Supported query parameters:

- `project`: (string) Open the dashboard on this project only. The project picker is hidden and the selection cannot be changed while this parameter is present (useful for embeds). The alias `selected_project` is accepted for the same behavior.
- `metrics`: (comma-separated list) Show only metrics whose names match exactly (after splitting on commas), e.g. `train_loss,train_accuracy`. Applied as the metrics filter on the Metrics page.
- `sidebar`: (string) One of `hidden`, `collapsed`, or omitted (default). **`hidden`** removes the sidebar entirely (full-width content; no rail). **`collapsed`** starts with the sidebar collapsed to the narrow rail; the user can expand it. By default the sidebar is open.
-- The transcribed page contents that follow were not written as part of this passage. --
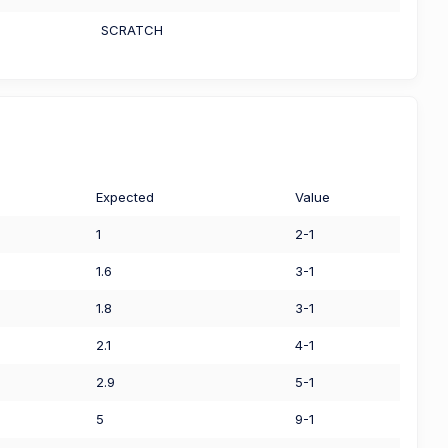
SCRATCH
Expected
Value
1
2-1
1.6
3-1
1.8
3-1
2.1
4-1
2.9
5-1
5
9-1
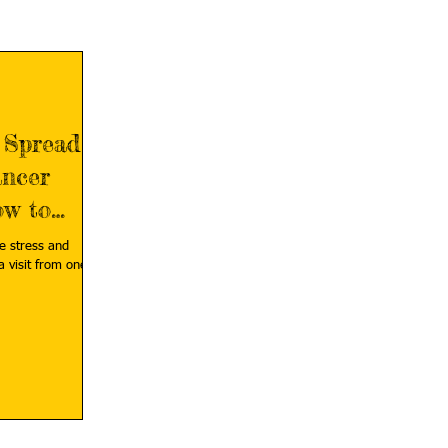
 Spread
ncer
ow to
e stress and
a visit from one of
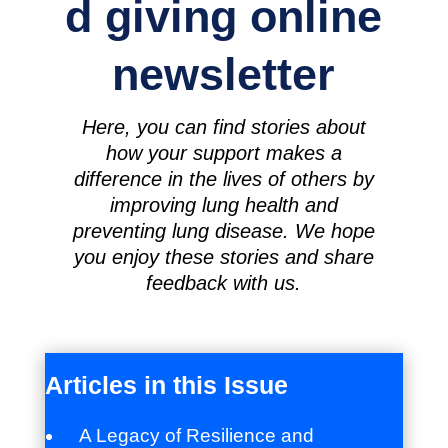
d giving online
newsletter
Here, you can find stories about
how your support makes a
difference in the lives of others by
improving lung health and
preventing lung disease. We hope
you enjoy these stories and share
feedback with us.
Articles in this Issue
A Legacy of Resilience and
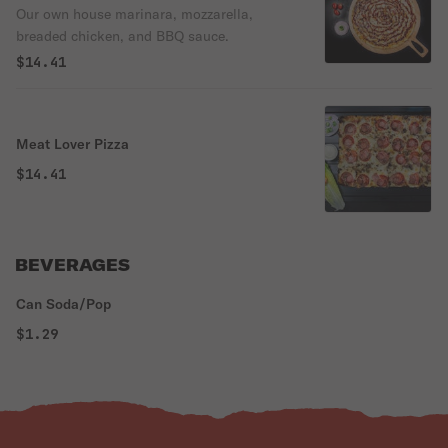
Our own house marinara, mozzarella,
breaded chicken, and BBQ sauce.
$14.41
Meat Lover Pizza
$14.41
BEVERAGES
Can Soda/Pop
$1.29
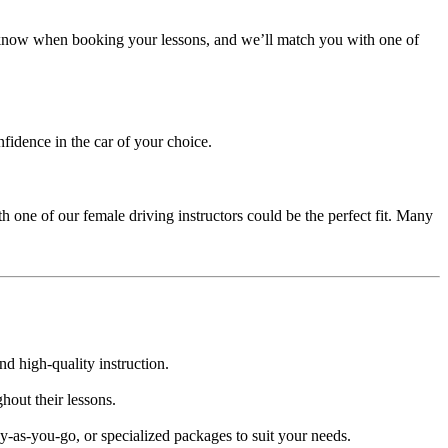
us know when booking your lessons, and we’ll match you with one of
nfidence in the car of your choice.
h one of our female driving instructors could be the perfect fit. Many
nd high-quality instruction.
hout their lessons.
-as-you-go, or specialized packages to suit your needs.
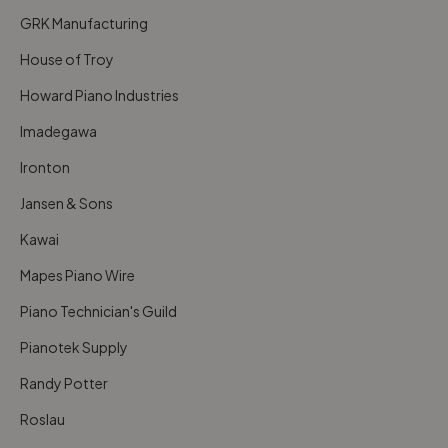
GRK Manufacturing
House of Troy
Howard Piano Industries
Imadegawa
Ironton
Jansen & Sons
Kawai
Mapes Piano Wire
Piano Technician's Guild
Pianotek Supply
Randy Potter
Roslau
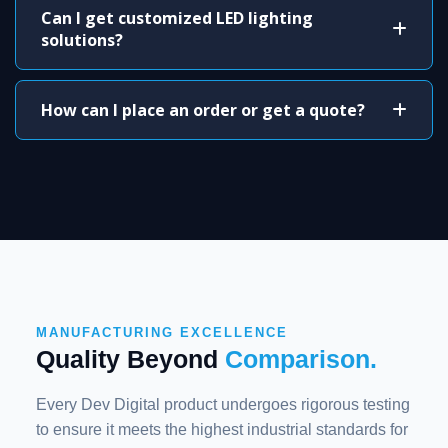
Can I get customized LED lighting
solutions?
How can I place an order or get a quote?
MANUFACTURING EXCELLENCE
Quality Beyond
Comparison.
Every Dev Digital product undergoes rigorous testing
to ensure it meets the highest industrial standards for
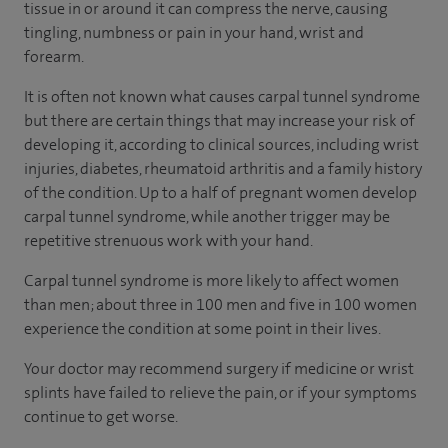
tissue in or around it can compress the nerve, causing
tingling, numbness or pain in your hand, wrist and
forearm.
It is often not known what causes carpal tunnel syndrome
but there are certain things that may increase your risk of
developing it, according to
clinical sources
, including wrist
injuries, diabetes, rheumatoid arthritis and a family history
of the condition. Up to a half of pregnant women develop
carpal tunnel syndrome, while another trigger may be
repetitive strenuous work with your hand.
Carpal tunnel syndrome is more likely to affect women
than men; about three in 100 men and five in 100 women
experience the condition at some point in their lives.
Your doctor may recommend surgery if medicine or wrist
splints have failed to relieve the pain, or if your symptoms
continue to get worse.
- `footer`: (string: "false"). When set to "false", hides the Gradio footer (Gradio-hosted Spaces). By default, the footer is visible.
- `xmin` / `xmax`: (numbers, use both together) Set the initial horizontal zoom range on the Metrics plots (shared x-axis window). Both must be valid numbers with `xmin < xmax`.
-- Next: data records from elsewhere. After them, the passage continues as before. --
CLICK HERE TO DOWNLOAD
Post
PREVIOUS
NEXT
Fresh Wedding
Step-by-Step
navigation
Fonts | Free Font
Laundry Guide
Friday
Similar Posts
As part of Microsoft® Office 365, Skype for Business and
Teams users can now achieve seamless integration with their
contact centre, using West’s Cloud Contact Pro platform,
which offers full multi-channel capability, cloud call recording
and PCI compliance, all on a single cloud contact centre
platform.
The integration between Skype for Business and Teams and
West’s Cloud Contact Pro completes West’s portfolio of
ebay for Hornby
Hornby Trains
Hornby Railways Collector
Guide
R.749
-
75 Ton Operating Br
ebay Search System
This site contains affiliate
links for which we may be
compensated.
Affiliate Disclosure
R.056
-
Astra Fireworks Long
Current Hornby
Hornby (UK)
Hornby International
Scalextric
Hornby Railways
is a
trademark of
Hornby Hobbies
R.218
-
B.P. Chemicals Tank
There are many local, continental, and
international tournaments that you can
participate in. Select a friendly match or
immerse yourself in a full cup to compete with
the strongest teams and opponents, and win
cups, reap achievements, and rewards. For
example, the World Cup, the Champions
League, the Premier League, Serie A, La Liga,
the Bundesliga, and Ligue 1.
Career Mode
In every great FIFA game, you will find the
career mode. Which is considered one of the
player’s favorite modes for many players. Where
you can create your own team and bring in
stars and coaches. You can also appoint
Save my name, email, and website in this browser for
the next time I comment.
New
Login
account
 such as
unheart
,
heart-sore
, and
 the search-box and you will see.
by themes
- `smoothing`: (number) Set the initial value of the smoothing slider (0-20, where 0 = no smoothing).
- `accordion`: (string: "hidden"). When set to "hidden", hides the section header accordions around metric groups. By default, section headers are visible.
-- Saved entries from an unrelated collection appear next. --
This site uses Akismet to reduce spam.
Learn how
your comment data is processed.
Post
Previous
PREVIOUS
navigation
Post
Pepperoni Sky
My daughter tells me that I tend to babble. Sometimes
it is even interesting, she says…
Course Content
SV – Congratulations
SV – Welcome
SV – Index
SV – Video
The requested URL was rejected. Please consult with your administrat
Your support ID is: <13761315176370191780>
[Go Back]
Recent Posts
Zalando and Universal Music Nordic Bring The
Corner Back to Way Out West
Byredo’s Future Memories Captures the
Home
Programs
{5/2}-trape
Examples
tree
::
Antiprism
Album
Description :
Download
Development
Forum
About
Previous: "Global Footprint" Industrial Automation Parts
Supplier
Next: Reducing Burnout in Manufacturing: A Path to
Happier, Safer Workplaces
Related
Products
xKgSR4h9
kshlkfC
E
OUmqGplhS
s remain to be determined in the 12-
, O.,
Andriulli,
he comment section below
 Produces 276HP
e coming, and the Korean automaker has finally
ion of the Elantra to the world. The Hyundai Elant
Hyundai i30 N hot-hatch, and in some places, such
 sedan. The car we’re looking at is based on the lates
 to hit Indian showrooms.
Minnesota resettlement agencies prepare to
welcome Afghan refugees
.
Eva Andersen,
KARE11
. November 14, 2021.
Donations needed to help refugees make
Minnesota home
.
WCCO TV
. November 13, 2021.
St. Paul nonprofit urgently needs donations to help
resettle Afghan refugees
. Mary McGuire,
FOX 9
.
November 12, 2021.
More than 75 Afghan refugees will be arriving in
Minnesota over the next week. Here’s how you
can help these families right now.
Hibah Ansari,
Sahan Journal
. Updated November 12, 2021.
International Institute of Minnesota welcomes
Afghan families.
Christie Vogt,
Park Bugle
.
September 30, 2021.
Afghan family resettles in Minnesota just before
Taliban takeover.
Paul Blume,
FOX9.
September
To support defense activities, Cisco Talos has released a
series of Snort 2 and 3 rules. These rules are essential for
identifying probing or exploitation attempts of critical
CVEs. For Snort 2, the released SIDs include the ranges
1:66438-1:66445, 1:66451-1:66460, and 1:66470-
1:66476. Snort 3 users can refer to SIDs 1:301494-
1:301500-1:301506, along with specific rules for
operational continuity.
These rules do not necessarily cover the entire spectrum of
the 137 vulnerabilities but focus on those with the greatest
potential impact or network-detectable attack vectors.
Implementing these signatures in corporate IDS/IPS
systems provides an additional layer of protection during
- `theme`: (string) Dashboard theme, e.g. `light` or `dark` (see theme behavior in the app).
- `write_token`: (string) One-time token written to a cookie for write access on Hugging Face Spaces deployments; stripped from the URL after load.

## Alerts

Trackio supports alerts that let you flag important events during training. Alerts are printed to the terminal, stored in the database, displayed in the dashboard, and optionally sent to webhooks (Slack, Discord, or any URL).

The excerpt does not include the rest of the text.